CE QUE JE PENSE
40 ANS D’AGRESSION HAINEUSE CONTRE L’ETAT NATIONAL D’HAÏTI
Par Pierre Robert Auguste
S’il faut résumer les 40 ans de survivance politique post et anti-duvaliériste de 1986 à 2026, on doit constater une guerre outrancière, inconsciente par stupidité populaire, méchante et hypocrite par des opérateurs politiques, économiques, sociaux, internationaux contre l’Etat national d’Haïti.
Le peuple est innocent. Nous sommes tous coupables. Et nous refusons d’avouer et assumer notre culpabilité, de nous en laver et nous reconvertir.
Les politiciens sont des djobistes, et non des entrepreneurs,des visionnaires, autrement dit des leaders accrochés à l’intérêt général.
Les détenteurs de capitaux à peau claire, qui se disent mulâtres par improriété biologique, croyaient se justifier dans une mouvance à contre courant de 46, sorte d’anti-noirisme idiot prenant pour noiriste classe moyenne, pour duvalieriste classe moyenne, confondant le monopole, la concentration des affaires, la corruption,la sous-taxation avec la liberté économique. Le marché s’est rétréci, la classe moyenne étant en paupérisation constante . Les débouchés, atrophiés par l’affairisme paresseux et stérile, se rassemblent autour de la spéculation sur le dollar,les produits pétroliers et alimentaires, le dol public avec les tenants du pouvoir ( Aristide, Preval, Martelly, Jovenel ).

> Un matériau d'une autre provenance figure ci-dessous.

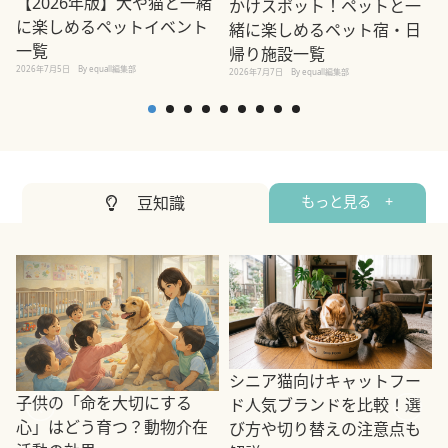
【2026年版】犬や猫と一緒
かけスポット！ペットと一
に楽しめるペットイベント
緒に楽しめるペット宿・日
一覧
帰り施設一覧
2026年7月5日
By equall編集部
2026年7月7日
By equall編集部
2
豆知識
もっと見る +
シニア猫向けキャットフー
子供の「命を大切にする
ド人気ブランドを比較！選
心」はどう育つ？動物介在
び方や切り替えの注意点も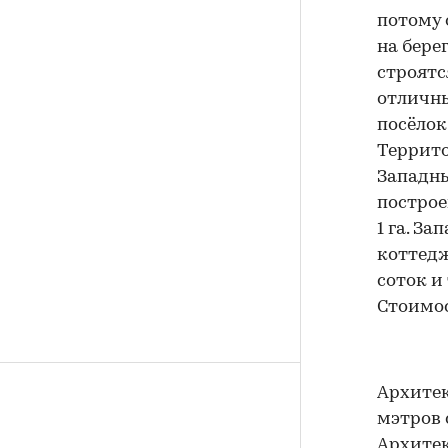
потому 
на бере
строятс
отличны
посёлок
Террито
Западны
построе
1 га. З
коттедж
соток и
Стоимос
Архитек
мэтров 
Архитек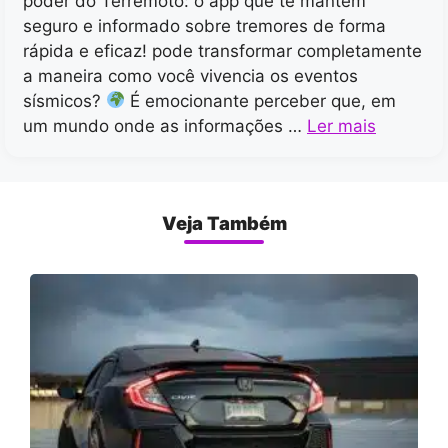
poder do Terremoto: o app que te mantém
seguro e informado sobre tremores de forma
rápida e eficaz! pode transformar completamente
a maneira como você vivencia os eventos
sísmicos?
É emocionante perceber que, em
um mundo onde as informações …
Ler mais
Veja Também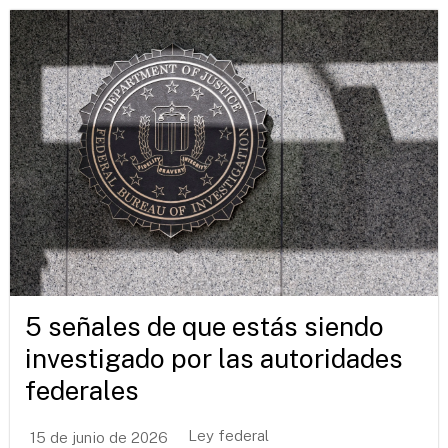
5 señales de que estás siendo
investigado por las autoridades
federales
Ley federal
15 de junio de 2026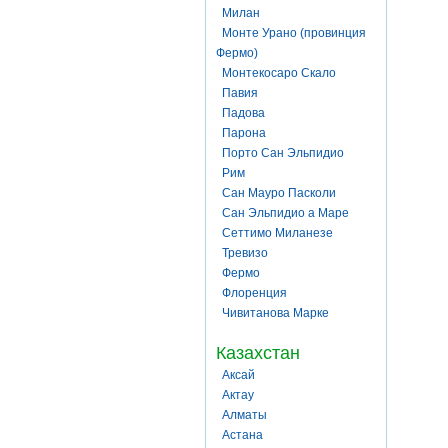
Милан
Монте Урано (провинция
Фермо)
Монтекосаро Скало
Павия
Падова
Парона
Порто Сан Эльпидио
Рим
Сан Мауро Пасколи
Сан Эльпидио а Маре
Сеттимо Миланезе
Тревизо
Фермо
Флоренция
Чивитанова Марке
Казахстан
Аксай
Актау
Алматы
Астана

Les rares chanceux de la classe moyenne, héritiers d’un sybaritisme existentiel, versent dans la consommation obstentatoire en guise de justification sociale sans conscience identitaire ou conscience de classe. Elle rate son rôle historique de moteur du changement et du développement. La crise multidimensionnelle actuelle la condamne à le réincarner désormais ou ,pour une fois dans le monde, à disparaitre.
Les acteurs sociaux, englués dans des sociétés civiles, peu entichés d’autonomie solidaire, se transforment en sinecuristes de l’aide internationale et cèdent au rabais leur indépendance éditoriale, n’agissant avec contention que par et pour le plaisir du financier étranger.
Les opérateurs internationaux, États-Unis, la France en tête manipulant les autres,s’acharnent à dépouiller Haïti de ses attributs impératifs d’Etat national souverain contrairement à la charte de l’ONU. Intervention militaire de 1994 orchestrée par les USA . Intervention militaire de 2004 précipitée par la France. Et 2026, transfert de la souveraineté du pays à l’ambassade américaine par le CPT et le premier ministre Alix Didier
Fils Aimé escorté de ses collaborateurs avec la complicité et l’adhésion d’une classe politique majoritairement traîtesse?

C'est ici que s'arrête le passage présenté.